Foreign countries - especially the 3rd world countries tend to concentrate on science and technical education much more than we do in the west. They understand that is the way to improving their lot in life. We tend to be lazy and pat people on the back because they got a liberal arts degree. Usually much easier to get a degree in sociology or physcology than in math or engineering or chemistry etc. We don't push our young people hard enough in grade school and they come out for the most part not interested in pushing themselves in university. So we get more and more people with minimal skills who expect a good job without having to work for it. There are a few gifted souls who find the maths and sciences easy but not enough of them. We are no longer able to do what the folks in places like China do. They manage to produce reasonable copies of things we once made. Often made by grandmothers sitting on dirt floors. Maybe almost an exaggeration now but at one time certainly true and maybe still somewhat true for some of the rougher goods that we see. I think the USA was once like that but things got to be too good and the factory workers got unionized and demanded more and more money to do less and less. The auto industry was a good example. Some of the line workers that had been on the job for many years commanded silly hourly wages for what they produced. I think most of us need to accept and remember that we need to earn the money we are paid and that if we cease to do so the employer is going to have a problem one way or another. We have educated too many people in the last few decades in ways that have not helped us much. Too many business grads and not enough engineers etc. The business people are just trying to find ways to make money and most often do not look at what they are doing to the company or the country. The biggest item on the spreadsheet is usually wages. How do we cut wages? We outsource to cheaper labour markets like Mexico and now China. We can build a lawn mower for a whole lot less than when it was made in Milwaukee (sp?) but soon, we have to wonder who we are going to sell it to. If the average guy cannot afford a house then he won't need a lawn mower no matter how cheap he can buy it at Walmart.

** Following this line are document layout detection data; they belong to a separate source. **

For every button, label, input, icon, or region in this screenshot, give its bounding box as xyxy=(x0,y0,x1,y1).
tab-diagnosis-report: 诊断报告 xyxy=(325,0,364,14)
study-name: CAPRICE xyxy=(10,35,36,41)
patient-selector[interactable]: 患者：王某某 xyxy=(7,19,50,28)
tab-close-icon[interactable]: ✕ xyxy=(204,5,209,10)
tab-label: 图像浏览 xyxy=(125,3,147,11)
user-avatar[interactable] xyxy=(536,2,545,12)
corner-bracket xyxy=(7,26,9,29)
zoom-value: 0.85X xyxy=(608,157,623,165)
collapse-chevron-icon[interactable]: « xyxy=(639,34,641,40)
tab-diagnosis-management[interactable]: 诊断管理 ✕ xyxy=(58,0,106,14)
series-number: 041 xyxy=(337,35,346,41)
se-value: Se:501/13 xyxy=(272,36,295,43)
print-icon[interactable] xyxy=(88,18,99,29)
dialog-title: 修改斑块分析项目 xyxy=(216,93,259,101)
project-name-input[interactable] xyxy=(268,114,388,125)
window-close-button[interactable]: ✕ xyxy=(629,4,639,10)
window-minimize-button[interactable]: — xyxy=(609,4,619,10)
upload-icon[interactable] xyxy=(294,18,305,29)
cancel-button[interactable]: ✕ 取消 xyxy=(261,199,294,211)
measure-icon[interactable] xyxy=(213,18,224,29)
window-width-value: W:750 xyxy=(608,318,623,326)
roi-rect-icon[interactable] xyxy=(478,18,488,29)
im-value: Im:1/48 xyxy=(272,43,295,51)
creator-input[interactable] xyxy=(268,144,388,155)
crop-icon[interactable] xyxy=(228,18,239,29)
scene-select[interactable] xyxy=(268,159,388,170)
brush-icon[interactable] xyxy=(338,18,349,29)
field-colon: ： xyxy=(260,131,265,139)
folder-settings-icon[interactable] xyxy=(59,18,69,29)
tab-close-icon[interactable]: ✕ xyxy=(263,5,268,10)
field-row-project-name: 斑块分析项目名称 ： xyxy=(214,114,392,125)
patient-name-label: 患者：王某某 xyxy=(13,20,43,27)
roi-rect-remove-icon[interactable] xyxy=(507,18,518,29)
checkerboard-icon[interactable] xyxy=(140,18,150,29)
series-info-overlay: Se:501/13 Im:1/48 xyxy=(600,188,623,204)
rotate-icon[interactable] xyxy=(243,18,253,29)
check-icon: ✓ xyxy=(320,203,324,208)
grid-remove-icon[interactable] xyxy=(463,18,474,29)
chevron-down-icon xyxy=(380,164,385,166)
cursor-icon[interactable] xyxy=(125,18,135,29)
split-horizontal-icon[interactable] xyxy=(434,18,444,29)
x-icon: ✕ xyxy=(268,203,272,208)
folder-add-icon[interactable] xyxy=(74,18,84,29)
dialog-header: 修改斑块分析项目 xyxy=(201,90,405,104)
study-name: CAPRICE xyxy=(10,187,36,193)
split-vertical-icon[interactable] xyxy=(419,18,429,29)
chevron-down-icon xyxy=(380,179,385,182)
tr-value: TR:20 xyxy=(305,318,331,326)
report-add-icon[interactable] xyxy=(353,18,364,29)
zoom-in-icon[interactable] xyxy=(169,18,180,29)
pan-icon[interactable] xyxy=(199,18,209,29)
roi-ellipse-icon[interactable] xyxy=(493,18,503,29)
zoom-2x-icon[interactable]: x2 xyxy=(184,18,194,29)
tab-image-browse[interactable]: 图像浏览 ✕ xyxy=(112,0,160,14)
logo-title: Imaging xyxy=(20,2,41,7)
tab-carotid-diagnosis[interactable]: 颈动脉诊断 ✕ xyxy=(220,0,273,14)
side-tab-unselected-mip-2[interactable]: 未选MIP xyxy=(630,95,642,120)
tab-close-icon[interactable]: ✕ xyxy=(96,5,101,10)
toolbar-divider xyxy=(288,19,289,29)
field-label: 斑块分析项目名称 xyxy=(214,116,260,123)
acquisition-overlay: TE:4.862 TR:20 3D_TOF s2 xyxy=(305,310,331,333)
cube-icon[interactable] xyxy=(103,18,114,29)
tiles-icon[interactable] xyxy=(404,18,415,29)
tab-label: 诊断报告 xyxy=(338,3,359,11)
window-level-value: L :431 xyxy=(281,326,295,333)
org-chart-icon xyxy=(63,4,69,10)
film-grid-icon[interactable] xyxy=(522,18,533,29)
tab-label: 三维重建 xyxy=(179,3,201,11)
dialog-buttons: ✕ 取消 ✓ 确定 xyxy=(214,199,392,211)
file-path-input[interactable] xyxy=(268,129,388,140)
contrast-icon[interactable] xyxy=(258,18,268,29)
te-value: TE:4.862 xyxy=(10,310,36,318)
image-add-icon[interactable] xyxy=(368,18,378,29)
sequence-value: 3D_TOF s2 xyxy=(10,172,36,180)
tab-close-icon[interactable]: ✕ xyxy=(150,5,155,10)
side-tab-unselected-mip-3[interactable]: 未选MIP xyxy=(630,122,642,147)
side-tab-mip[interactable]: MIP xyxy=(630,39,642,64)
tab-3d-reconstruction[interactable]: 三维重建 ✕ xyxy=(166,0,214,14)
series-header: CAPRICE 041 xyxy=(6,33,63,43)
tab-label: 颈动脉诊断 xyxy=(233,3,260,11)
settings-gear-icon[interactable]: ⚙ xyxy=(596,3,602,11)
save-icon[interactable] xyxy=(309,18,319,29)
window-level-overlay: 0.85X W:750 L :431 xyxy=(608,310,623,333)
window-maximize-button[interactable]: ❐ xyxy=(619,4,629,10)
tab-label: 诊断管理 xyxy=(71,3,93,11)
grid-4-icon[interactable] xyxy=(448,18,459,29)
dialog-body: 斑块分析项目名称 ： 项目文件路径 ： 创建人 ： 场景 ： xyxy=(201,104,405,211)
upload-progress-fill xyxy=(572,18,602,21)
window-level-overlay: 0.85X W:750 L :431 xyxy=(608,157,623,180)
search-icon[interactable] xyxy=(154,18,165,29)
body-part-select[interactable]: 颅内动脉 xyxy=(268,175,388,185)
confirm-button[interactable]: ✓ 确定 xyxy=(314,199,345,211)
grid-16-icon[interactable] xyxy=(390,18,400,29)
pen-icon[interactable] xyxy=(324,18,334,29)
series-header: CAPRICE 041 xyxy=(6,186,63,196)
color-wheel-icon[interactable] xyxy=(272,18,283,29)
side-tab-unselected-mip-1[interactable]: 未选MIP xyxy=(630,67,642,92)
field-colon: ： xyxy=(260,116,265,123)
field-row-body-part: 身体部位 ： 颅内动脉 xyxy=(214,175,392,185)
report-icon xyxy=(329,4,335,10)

We have been sold a bill of goods for a long while. The rise of things like television permitted the business grads to advertise to the masses and convince us to buy things whether we needed them or not. Advertising made us want things that our grandparents and even parents never had and did not know they needed. We all wanted to live the dream. We wanted white collar jobs that paid well and we wanted cheap consumer goods. Well we got what we wanted but it came at the expense of many other things. The wife and mother has to work outside the home in order to pay for all of this new stuff. The teachers have to train the children in a whole lot of things they used to learn at home so they don't have as much time to concentrate on the 3 R's etc.

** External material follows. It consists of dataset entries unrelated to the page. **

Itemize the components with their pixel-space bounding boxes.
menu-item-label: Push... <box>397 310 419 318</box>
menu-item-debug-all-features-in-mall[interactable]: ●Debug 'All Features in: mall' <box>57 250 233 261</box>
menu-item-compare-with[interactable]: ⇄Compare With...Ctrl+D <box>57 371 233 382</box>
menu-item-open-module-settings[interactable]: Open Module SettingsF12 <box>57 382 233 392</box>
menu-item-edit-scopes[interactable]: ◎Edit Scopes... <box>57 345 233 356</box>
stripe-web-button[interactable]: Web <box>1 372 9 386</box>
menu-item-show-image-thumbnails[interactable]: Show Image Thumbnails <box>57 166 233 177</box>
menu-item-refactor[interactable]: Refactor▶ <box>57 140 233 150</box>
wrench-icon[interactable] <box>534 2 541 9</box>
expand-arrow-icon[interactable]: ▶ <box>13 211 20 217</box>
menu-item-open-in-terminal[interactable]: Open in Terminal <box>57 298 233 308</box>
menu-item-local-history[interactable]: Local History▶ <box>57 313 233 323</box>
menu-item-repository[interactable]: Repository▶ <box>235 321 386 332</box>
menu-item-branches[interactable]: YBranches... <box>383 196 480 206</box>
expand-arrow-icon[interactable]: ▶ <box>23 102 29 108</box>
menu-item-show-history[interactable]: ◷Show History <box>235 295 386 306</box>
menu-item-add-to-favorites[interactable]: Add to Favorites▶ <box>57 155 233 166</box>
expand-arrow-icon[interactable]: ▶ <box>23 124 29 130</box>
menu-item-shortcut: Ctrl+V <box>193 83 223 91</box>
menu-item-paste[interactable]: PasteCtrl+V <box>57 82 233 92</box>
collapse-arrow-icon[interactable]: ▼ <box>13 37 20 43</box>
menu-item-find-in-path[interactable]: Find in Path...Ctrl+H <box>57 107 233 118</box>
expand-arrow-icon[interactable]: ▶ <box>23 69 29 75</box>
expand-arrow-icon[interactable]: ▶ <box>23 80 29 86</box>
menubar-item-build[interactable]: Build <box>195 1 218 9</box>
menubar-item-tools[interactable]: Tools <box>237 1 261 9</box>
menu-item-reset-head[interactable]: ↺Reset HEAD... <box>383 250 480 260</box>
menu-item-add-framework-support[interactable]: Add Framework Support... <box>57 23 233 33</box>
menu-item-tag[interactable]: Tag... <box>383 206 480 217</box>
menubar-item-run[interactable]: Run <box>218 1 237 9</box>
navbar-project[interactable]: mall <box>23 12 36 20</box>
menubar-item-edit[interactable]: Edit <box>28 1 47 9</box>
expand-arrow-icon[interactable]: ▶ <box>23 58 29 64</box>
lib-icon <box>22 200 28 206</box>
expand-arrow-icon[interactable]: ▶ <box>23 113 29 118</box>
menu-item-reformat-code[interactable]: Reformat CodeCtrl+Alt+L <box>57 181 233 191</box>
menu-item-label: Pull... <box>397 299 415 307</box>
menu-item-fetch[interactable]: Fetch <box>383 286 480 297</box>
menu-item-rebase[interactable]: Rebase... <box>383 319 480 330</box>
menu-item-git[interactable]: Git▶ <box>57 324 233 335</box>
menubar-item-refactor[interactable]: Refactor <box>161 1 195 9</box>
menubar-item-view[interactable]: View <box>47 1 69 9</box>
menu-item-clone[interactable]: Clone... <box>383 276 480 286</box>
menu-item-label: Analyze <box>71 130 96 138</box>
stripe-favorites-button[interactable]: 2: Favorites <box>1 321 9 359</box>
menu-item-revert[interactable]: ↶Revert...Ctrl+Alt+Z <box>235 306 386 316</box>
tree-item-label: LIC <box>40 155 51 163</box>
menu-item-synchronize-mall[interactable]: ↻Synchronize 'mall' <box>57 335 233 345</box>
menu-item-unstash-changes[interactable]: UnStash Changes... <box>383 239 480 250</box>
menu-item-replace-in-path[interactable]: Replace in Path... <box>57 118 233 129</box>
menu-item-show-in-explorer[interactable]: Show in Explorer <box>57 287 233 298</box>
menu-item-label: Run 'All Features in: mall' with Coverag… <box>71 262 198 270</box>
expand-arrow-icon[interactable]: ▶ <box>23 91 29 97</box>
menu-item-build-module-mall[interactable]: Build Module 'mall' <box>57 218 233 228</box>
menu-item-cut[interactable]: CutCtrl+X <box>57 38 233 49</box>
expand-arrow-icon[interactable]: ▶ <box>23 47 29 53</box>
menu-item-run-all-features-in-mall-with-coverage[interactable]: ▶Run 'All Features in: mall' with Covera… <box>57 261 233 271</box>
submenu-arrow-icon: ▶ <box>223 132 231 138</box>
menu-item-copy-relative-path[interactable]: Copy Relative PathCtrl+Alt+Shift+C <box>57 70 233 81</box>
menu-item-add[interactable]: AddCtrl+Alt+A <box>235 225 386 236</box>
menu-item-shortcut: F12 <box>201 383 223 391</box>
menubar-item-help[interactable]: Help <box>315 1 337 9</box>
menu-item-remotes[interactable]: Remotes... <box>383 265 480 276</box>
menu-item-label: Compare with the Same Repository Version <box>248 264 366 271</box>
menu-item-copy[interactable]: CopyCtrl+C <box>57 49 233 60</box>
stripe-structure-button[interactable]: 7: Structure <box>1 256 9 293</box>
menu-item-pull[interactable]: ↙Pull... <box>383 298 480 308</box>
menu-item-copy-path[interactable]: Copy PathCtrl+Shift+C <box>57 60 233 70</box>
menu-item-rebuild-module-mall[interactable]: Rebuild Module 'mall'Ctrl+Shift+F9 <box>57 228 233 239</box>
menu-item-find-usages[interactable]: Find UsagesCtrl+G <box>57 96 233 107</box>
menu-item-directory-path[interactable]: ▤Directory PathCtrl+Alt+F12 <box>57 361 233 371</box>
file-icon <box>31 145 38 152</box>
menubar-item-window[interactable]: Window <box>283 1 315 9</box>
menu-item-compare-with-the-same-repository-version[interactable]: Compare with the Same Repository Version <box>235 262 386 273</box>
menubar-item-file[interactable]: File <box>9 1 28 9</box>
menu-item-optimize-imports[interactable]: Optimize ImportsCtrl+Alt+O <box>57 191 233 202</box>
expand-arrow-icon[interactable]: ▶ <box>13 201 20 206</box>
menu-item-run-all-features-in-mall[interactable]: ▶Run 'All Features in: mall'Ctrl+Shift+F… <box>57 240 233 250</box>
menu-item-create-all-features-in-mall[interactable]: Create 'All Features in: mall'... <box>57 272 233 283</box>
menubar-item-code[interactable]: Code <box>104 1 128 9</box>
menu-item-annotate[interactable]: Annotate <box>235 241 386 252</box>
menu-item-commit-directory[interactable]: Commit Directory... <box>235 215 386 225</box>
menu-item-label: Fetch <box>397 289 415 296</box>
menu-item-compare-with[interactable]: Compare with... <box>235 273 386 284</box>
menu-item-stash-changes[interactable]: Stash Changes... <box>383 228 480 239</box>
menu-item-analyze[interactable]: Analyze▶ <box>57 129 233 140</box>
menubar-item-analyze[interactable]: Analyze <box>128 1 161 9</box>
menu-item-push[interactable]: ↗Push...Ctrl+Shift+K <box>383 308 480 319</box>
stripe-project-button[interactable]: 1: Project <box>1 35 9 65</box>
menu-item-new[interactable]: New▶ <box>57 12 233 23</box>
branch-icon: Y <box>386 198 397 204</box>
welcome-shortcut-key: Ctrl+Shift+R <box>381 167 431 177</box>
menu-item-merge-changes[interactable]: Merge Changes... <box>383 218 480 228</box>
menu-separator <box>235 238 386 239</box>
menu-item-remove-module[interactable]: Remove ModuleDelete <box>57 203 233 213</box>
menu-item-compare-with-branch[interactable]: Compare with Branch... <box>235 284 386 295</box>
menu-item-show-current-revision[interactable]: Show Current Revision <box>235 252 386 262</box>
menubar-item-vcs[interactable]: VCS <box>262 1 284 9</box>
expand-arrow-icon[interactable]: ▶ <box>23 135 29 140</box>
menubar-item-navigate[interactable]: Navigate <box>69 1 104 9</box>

None of this is new and I am rambling a bit but as I said before, we have done it to ourselves and we don't know how to get out of it. People our age are the ones who can see the problem. I doubt if most of the younger folks have any idea how things used to be and what they are missing now. Trades people used to be respected and they for the most part tried to provide good service and do a good job. Now many of them work for big companies that contract out through Home Depot. All that matters is profit. That is driven by the business education folks who can hire the liberal arts grad cheap etc. . . . . .

I could go on all day but I won't.

My mother did not have a microwave oven, or a dishwasher, or a dryer or .... when I was growing up. My father earned his way as a sort of jack of all trades. He had a sawmill and he did construction work. I, as a hobbiest, have 100X the tools that he ever had. I have tools I have never used and probably don't even know I have. He had pretty basic stuff but he used it well and he did fine. He pounded in nails with a hammer. He never owned an air nailer of any sort, and we are not talking all that long ago. He died in 1983 at age 63.

Randy

On 04/04/2014 9:33 AM, Curt Raymond wrote:
Again the answers to your questions are easy.

A. We (the royal we here) want to pay as little as possible for everything so 
we can have more junk. This forces stuff to be made as cheaply as possible 
which requires slave wages.

B. 50 years ago there was no need for education since Johnny could just get a 
good paying job in the mill. Because of that there wasn't real emphasis on 
education in the way there probably should have been. Today we still haven't 
made up for the inertia that held us back in that period...

Of course the answers are simple but implementation is difficult.